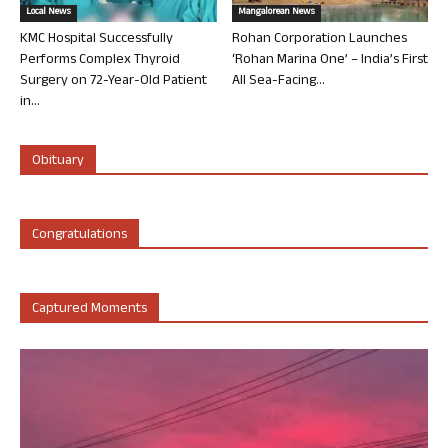
Local News
Mangalorean News
KMC Hospital Successfully
Rohan Corporation Launches
Performs Complex Thyroid
‘Rohan Marina One’ – India’s First
Surgery on 72-Year-Old Patient
All Sea-Facing...
in...
Obituary
Congratulations
Captured Moments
========================================
▸ Instructions for the task: Could you write all the entries out again exactly, but without their pictures?

▸ Exercise response:
Local News
Mangalorean News
KMC Hospital Successfully
Rohan Corporation Launches
Performs Complex Thyroid
‘Rohan Marina One’ – India’s First
Surgery on 72-Year-Old Patient
All Sea-Facing...
in...
Obituary
Congratulations
Captured Moments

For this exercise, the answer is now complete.